We have seen it from the other side. Before starting Codisar, we worked with agencies that coasted the moment ink hit paper. The pitch team disappears. The A-team gets reassigned. You are left with whoever is available, counting the months until you can leave.
A trapped client does not refer you. They do not expand scope. They count the days. That is not a partnership. That is a hostage situation.
The 30-Day Clause Keeps Us Honest
When a client can leave at any time, you cannot coast. You cannot deprioritize. You cannot phone it in for a sprint and hope nobody notices. Every month, you have to earn the next one.
That sounds stressful. It is not. It is clarifying. It removes the ambiguity about whether you are doing good work. If clients stay, you are. If they leave, you were not, and you need to figure out why.
The exit clause acts as a built-in feedback mechanism. It forces us to pay attention to signals we might otherwise rationalize away:
- Slower response times? We catch it before the client has to bring it up.
- Scope getting muddled? We realign before frustration builds.
- Deliverables slipping? We address it in the next standup, not the next quarter.
Freedom to leave creates the conditions for wanting to stay.
What the Track Record Says
In three years, one client has used the exit clause. One. And they came back eight months later when their situation changed.
Everyone else stays because they want to, not because they have to. Several have been with us since the beginning. They have expanded scope, referred other founders, and become genuine partners in the work.
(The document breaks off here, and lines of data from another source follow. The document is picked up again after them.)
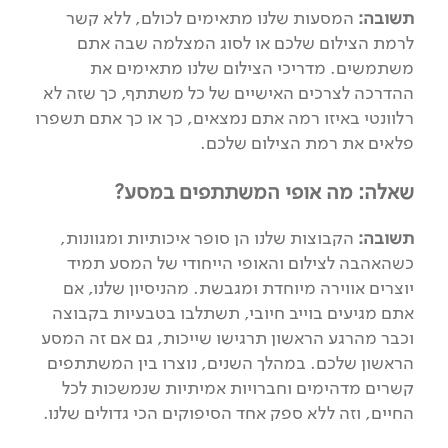
תשובה:
המסעות שלנו מתאימים לכולם, ללא קשר
לרמת הצילום שלכם או לסוג המצלמה שבה אתם
משתמשים. מדריכי הצילום שלנו מתאימים את
ההדרכה לצרכים האישיים של כל משתתף, כך שזה לא
רלוונטי באיזו רמה אתם נמצאים, כך או כך אתם תשפרו
פלאים את רמת הצילום שלכם.
שאלה: מה אופי המשתתפים במסע?
תשובה:
הקבוצות שלנו הן סופר איכותיות ומגוונות,
כשהאהבה לצילום והאופי הייחודי של המסע תמיד
יוצרים אווירה מיוחדת ומגבשת. מהניסיון שלנו, אם
אתם מגיעים בוייב חיובי, תשתלבו בטבעיות בקבוצה
וכבר מהרגע הראשון תרגישו שייכות, גם אם זה המסע
הראשון שלכם. במהלך השנים, נוצרו בין המשתתפים
קשרים מדהימים וחברויות אמיתיות שנמשכות לכל
החיים, וזה ללא ספק אחד הסיפוקים הכי גדולים שלנו.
That is the only kind of retention worth measuring. Not "how many clients are contractually obligated to stay" but "how many clients choose to stay when they could leave tomorrow."
If you are evaluating agencies, ask one question: what happens if I want to leave? The answer tells you everything about how they plan to treat you after signing.
Why This Works for Us, Not Just Clients
The counterargument is obvious: what about revenue predictability? What about recouping onboarding costs? Fair questions.
Here is the thing: if you are genuinely good at what you do, the exit clause is free insurance you never have to pay out. Clients who want to leave were going to leave anyway. The only question is whether they leave angry at the end of a lock-in, or leave respectfully with the door open to come back.
The real cost is not losing a client. It is keeping one who does not want to be there. Bad-fit clients drain energy, slow down teams, and poison morale. Letting them go gracefully is better for everyone.
And the upside is significant. When clients know they can leave, the trust compounds. They share more context. They loop you into strategy conversations. They treat you like a partner instead of a vendor. That leads to better work, which leads to longer relationships, which leads to the revenue stability you were trying to manufacture with a lock-in clause in the first place.
Build Relationships Worth Staying In
The best clients are not the ones you lock in. They are the ones who could leave but choose to stay.
If your retention strategy depends on contract terms rather than delivered value, you do not have a retention strategy. You have a trap.
We would rather build something worth staying for.